姫発が自らの肩布を脱ぎ、寝ている子供たちにそれを掛けた、まさにその同じ時、いびきをたてているもうひとりの人物がいた。
敗軍の将、沙旦であった。
彼は檻に入れられるないなや、いまいましい縄を軽くぶち切り、無造作に五体投げ出し、寝入っていた。そのいびきは大気を震わせ、大地をどよもすほど豪快であった、
完全に熟睡していた。が、ふと檻の向こうに番兵たちとは異なる毅然とした人の気を感じ、瞬時に覚醒し、素早く上半身を起こす。
「あいかわらずの剛毅」
「誰だ、おまえは?」
すでに中天にさしかかろうとする太陽を背にしているため、声の主には陰がかかってよく見えない。
沙旦は目を細める。
「おれだよ、子牙だ」
「子牙……? 姜子牙か?」
沙旦には懐かしい名前であった。
五年前にふらり沙旦の前に現れ、義渠が周辺部族攻略の際、彼の傍らで采配を振るった金髪の男である。

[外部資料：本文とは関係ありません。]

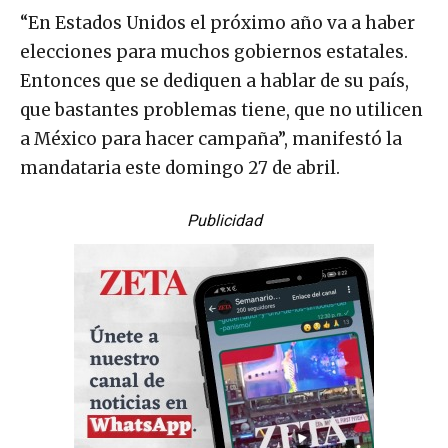
“En Estados Unidos el próximo año va a haber
elecciones para muchos gobiernos estatales.
Entonces que se dediquen a hablar de su país,
que bastantes problemas tiene, que no utilicen
a México para hacer campaña”, manifestó la
mandataria este domingo 27 de abril.
Publicidad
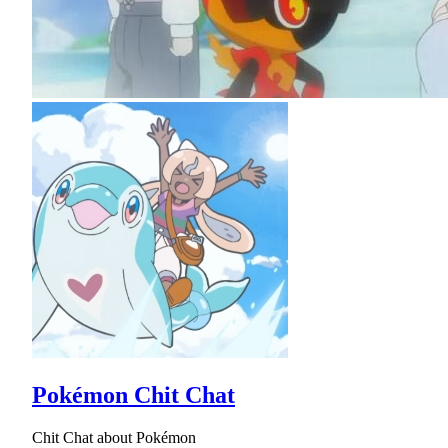
Pokémon Chit Chat
Chit Chat about Pokémon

奇略縦横。その神算鬼謀は十万、いや百万の騎馬に相当することを沙旦は知っている。
知りすぎていた。
「なぜ、おまえがここにいる? もしや、俺を救いに来たのか?」
沙旦の顔が明るくなった。
狼がそのまま人間になったような精悍な顔立ちだが、笑うと存外愛嬌がある。
「おのれの都合よく物事を考えるな。その逆、お前を捕えるよう姫発さまに進言した」
「なにっ!」
沙旦は立ちあがり、子牙との間を遮る策を両手で掴んだ。今にも柵が壊れそうであった。いや、彼の膂力をもってすれば、あっさりと破壊できるだろう。
彼は獣じみた激しい眼光を子牙に叩きつける。